- **EXERCISE**
Give back exactly the lines of the data below, starting with the line that has "n’adhère à aucune idée politique et/ou" and going on through the line that has "droits de l’homme et du citoyen".

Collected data
——

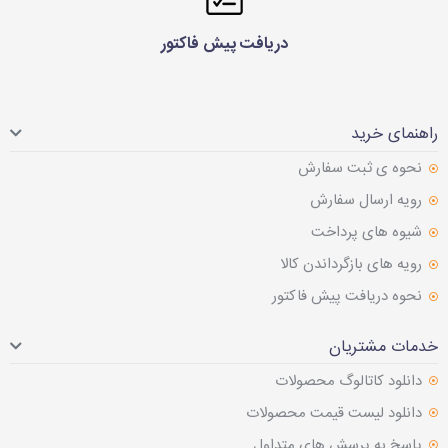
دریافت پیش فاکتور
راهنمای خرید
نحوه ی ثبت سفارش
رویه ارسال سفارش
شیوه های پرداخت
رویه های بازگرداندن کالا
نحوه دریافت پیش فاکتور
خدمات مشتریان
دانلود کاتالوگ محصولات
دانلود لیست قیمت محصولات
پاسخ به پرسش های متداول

——

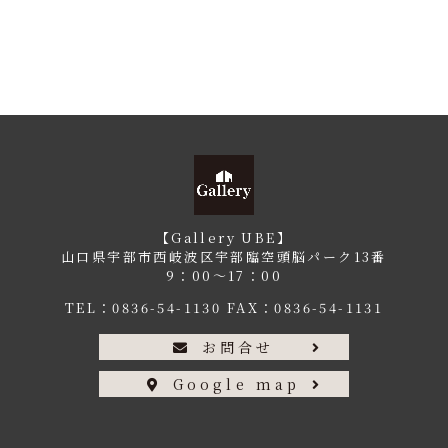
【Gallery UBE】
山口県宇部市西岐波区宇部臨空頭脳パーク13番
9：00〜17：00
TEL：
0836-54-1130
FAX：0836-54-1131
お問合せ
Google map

——

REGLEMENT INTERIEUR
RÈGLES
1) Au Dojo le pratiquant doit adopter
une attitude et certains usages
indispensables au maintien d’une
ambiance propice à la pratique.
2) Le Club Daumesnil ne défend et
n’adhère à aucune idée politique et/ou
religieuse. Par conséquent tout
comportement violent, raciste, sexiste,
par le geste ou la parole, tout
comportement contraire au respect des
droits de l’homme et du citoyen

——

- **EXERCISE SOLUTION**
n’adhère à aucune idée politique et/ou
religieuse. Par conséquent tout
comportement violent, raciste, sexiste,
par le geste ou la parole, tout
comportement contraire au respect des
droits de l’homme et du citoyen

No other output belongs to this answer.